Express & Star

Teenage motorcyclist Felice's remarkable wartime story

From evacuee, to military motorcycle dispatch rider, to serious injury in the service of her country.

Published
Wartime dispatch rider Felice was seriously injured when she was knocked off her machine.

That was the wartime story of teenage Felice Dowden whose tale we can now shed a little more light on thanks to her 71-year-old son Ian Waterman, and Shropshire genealogist John Paul Jeffels whose detective work was key to us tracking Ian down.

Felice was in uniform and just 18 when she was featured in a report in the Star in November 1941 which was subject to wartime censorship and did not even give her surname.

We published that 1941 picture of her on her Matchless motorcycle the other day hoping to find out more about her and where in our patch she was serving at the time.

Wartime dispatch rider Felice was seriously injured when she was knocked off her machine.

Mr Jeffels was quickly on the case and provided the crucial information that she hailed from the Channel Islands and her married name was Waterman, as well as the names of her children, through which we were able to get in touch with Ian, who lives near Lyme Regis, and uncover both her – and Ian's – remarkable stories.

Alas, one thing we have not been able to find is where in the West Midlands she served, as Ian simply does not know. The only clues in the report were that she was a motorcycle dispatch rider "in a West Midland Anti Aircraft Motor Transport Company, ATS," (that is, Auxiliary Territorial Service) and that her billet was in "a former old manor house."

Ian told us: "She was a very private lady and never talked at great length about any of this really.

"She left Jersey as an evacuee, I believe in 1940. There were eight children in all and some were much older and already serving in the forces. The evacuees went to the Midlands area, I don't know where."

Young Felice went into FANY, the First Aid Nursing Yeomanry, before joining the women's branch of the Army, the ATS, and becoming a motorcycle dispatch rider.

"Her father Albert was a motorcyclist but as far as I am aware she had never ridden one.

"All she ever said about where she served was that it was in the Midlands, going back there after her initial training which I believe was around Tidworth and Middle Wallop."

With his mother never having kept any documents or speaking much about her wartime service, Ian does not know many details, but he said: "I believe she enjoyed doing what she did but it all came to a very sad end.

"She was doing a routine ride, a delivery, and was overtaking a lorry and just as she did so the lorry pulled out sharply in front of her to avoid a dog which had run into the road and hit mum off her motorbike.

"It was a bad accident and I believe she had two broken legs and her helmet had to be taken off her surgically. She was in hospital for a long time and it ended her career as a dispatch rider."

Shortly after the war she married Arthur Waterman and had four children, living in the Portsmouth area.

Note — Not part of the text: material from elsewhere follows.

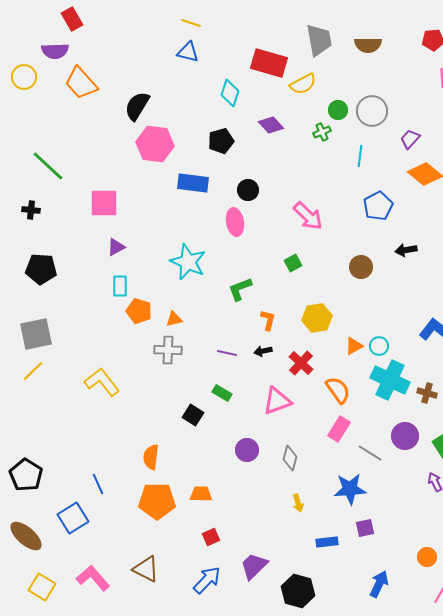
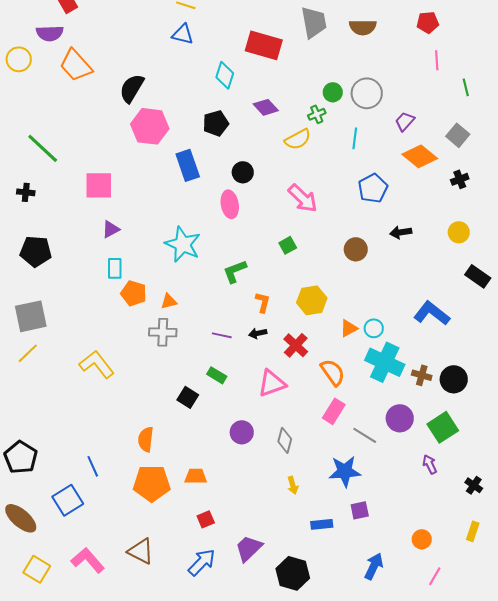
yellow semicircle: (303, 84) -> (298, 139), moved
blue rectangle: (193, 183) -> (188, 165), turned 64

"My mum eventually ended up on the Channel Islands again in her later life. She showed absolutely no interest at all in motorbikes once she had stopped being a dispatch rider."

However, Ian added: "On her 80th birthday a grandson turned up on a motorbike and she took great delight in sitting on it."

Felice's experience after her terrible accident seems to have given her a special understanding of Ian's own teenage trial when, aged 19, he suddenly went down with an extremely rare condition which has been described as him "losing his body" and "losing his sixth sense."

His case has been the subject of television programmes, books, articles, and scientific and academic studies. An auto-immune reaction which is thought to have been triggered by an infection caused him to lose his ability to know where his body was and what it was doing. The effect was devastating, confining him to a wheelchair, although he was not paralysed in the traditional sense.

Defiant, through sheer grit and determination he was able to train his brain to control his movements, and learnt how to sit, stand, and walk.

Felice in later life with son Ian, whose story has been the subject of television documentaries, books, and scientific articles.

"My mother was brilliant. She was terribly empathetic with my situation. She seemed to understand what I was going through. She was well suited to sorting me out and helping me through my early stages. She had had a really tough time with her own experience and I think that gave her an insight and understanding."

Felice died in February 2009.

She had of course been aware that her picture had featured in the Star back in 1941.

"My grandmother, her mother, had a copy of it and had the picture on her wall."

Sadly at some stage it was lost, but we have been able to supply Ian with an electronic copy of the article and picture to restore that missing part of family history.